Pakistani Air Force personnel carry coffins of foreign tourists as they are unloaded from a C-130 plane on arrival at Chaklala airbase in Rawalpindi.
PESHAWAR: Gunmen stormed a mountaineering base camp in northern Pakistan yesterday and shot dead nine foreign trekkers and a Pakistani guide as they rested during an arduous climb up one of the world’s tallest peaks, police said.
The night-time raid — which killed five Ukrainians, three Chinese and a Russian — was among the worst attacks on foreigners in Pakistan in a decade and underscored the growing reach of militants in a highland region once considered secure.
One of the victims also held a US passport, a US official said, without giving further details.
The deaths call into question the future of foreign mountaineering and trekking expeditions, which provide the last vestige of international tourism in a country on the frontline of Al Qaeda and Taliban violence.
The climbers were staying at a base camp for Nanga Parbat, which at 8,126 metres is the second highest mountain in Pakistan and the ninth highest in the world. The base camp is at Fairy Meadows in the Diamer district of Gilgit-Baltistan, which borders China and Kashmir.
Police said a 15-strong gang of attackers wearing uniforms used by a local paramilitary force arrived at about 1am at a group of tents and ramshackle huts used by hikers scaling the flanks of the snow-covered peak.
The assailants shot dead a Pakistani guard and held other workers at gunpoint, a senior official from the northern Gilgit-Baltistan province said. A Chinese climber managed to escape. “The gunmen held the staff hostage and then started killing foreign tourists and made their escape,” the official said.
The bodies of the foreigners were transported by helicopters to Gilgit airport from the area and later flown to capital Islamabad, officials said.
It was the first time foreign tourists had been attacked in the province of Gilgit-Baltistan, where the convergence of the Hindu Kush, Karakoram and Himalayan ranges creates a stunning landscape explored by only a trickle of the most intrepid mountaineers.
Prime Minister Nawaz Sharif condemned “these inhuman and cruel acts”, ordered a thorough investigation and called for the culprits to be brought to justice, the government said.
While Gilgit-Baltistan has seen deadly sectarian violence targeting Pakistan’s Shia minority, foreigners have never previously been targeted in such a remote part of the region.
Pakistan’s Taliban movement and a smaller militant group both claimed responsibility.

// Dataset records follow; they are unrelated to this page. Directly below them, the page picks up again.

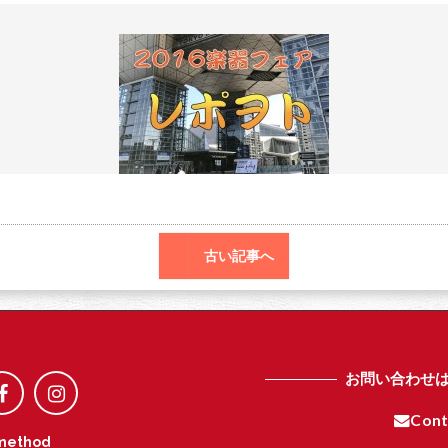
b
e
o
r
o
k
古い記事へ
お問い合わせ
Cont
method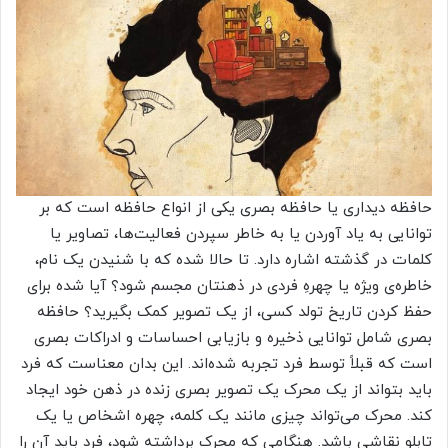
حافظه دیداری یا حافظه بصری یکی از انواع حافظه است که بر
توانایی به یاد آوردن یا به خاطر سپردن فعالیت‌ها، تصاویر یا
کلمات در گذشته اشاره دارد. تا حالا شده که با شنیدن یک نام،
خاطره‌ی ویژه یا چهره‌ِ فردی در ذهنتان مجسم شود؟ آیا شده برای
حفظ کردن تاریخ تولد کسی، از یک تصویر کمک بگیرید؟ حافظه
بصری شامل توانایی ذخیره و بازیابی احساسات و ادراکات بصری
است که قبلاً توسط فرد تجربه شده‌اند. این بدان معناست که فرد
باید بتواند از یک محرک یک تصویر بصری زنده در ذهن خود ایجاد
کند. محرک می‌تواند چیزی مانند یک کلمه، چهره اشخاص یا یک
تابلو نقاشی باشد. هنگامی که محرک برداشته شود، فرد باید آن را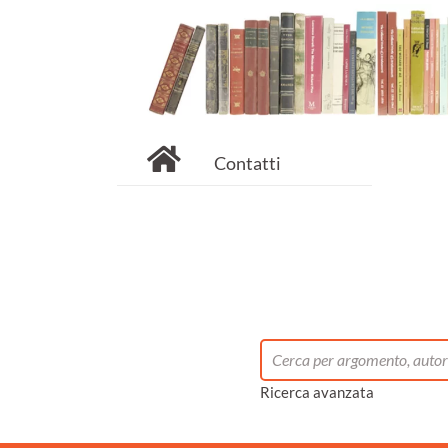
Contatti
Ricerca avanzata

The shootings, which followed several deadly bombings in different parts of Pakistan in the past week, pose a fresh challenge for the new government of Sharif, who is battling accusations that his calls for dialogue with insurgents amount to appeasing violent extremists.

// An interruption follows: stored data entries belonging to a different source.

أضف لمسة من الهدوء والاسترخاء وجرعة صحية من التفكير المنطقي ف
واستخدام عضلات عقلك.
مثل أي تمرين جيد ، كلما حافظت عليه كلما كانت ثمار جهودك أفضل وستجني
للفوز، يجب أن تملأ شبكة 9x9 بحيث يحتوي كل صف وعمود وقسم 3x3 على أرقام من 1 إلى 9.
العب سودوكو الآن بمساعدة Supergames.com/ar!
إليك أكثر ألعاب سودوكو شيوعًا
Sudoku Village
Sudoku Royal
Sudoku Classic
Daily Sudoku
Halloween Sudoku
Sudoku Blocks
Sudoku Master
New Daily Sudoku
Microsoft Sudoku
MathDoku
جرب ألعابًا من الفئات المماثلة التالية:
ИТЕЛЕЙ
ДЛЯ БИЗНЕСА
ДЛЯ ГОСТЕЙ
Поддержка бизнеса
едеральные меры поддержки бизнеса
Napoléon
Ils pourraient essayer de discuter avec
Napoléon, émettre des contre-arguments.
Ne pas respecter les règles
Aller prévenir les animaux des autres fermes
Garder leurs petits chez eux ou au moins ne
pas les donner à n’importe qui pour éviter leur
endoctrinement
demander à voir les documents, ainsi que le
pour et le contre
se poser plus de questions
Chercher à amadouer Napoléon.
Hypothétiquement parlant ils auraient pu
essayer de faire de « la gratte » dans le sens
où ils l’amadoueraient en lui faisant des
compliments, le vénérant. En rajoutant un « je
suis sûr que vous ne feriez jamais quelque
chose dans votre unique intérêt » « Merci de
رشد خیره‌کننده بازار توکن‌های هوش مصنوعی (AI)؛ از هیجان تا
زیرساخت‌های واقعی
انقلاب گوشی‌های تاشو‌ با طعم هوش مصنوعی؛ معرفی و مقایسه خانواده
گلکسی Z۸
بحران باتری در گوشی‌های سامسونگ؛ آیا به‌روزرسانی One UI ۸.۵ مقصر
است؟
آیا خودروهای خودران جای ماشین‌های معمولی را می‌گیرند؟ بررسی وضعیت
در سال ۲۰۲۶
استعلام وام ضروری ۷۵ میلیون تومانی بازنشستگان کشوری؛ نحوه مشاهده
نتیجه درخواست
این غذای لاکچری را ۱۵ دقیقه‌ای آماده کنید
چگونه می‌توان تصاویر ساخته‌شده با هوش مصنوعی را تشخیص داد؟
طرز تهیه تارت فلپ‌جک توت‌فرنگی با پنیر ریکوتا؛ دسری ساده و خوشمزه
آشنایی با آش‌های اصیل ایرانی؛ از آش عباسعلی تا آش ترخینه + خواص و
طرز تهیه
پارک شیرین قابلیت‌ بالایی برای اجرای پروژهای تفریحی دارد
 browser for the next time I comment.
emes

The deaths of the Chinese are a particular blow for Pakistan, which hosted Chinese Premier Li Keqiang last month in a bid to boost trade ties with the Asian giant via their shared border in Gilgit-Baltistan.
China issued a statement condemning the attack and calling for Pakistan to “severely punish” the perpetrators.
Interior Minister Chaudhry Nisar Ali Khan told parliament he had sacked Gilgit-Baltistan’s police chief and another provincial official, an unusual step in Pakistan where senior officials are rarely held accountable for lapses in security.
The move did little to silence critics who asked how gunmen could have slipped past security forces at check points meant to scrutinise visitors to the sensitive mountain region bordering Kashmir.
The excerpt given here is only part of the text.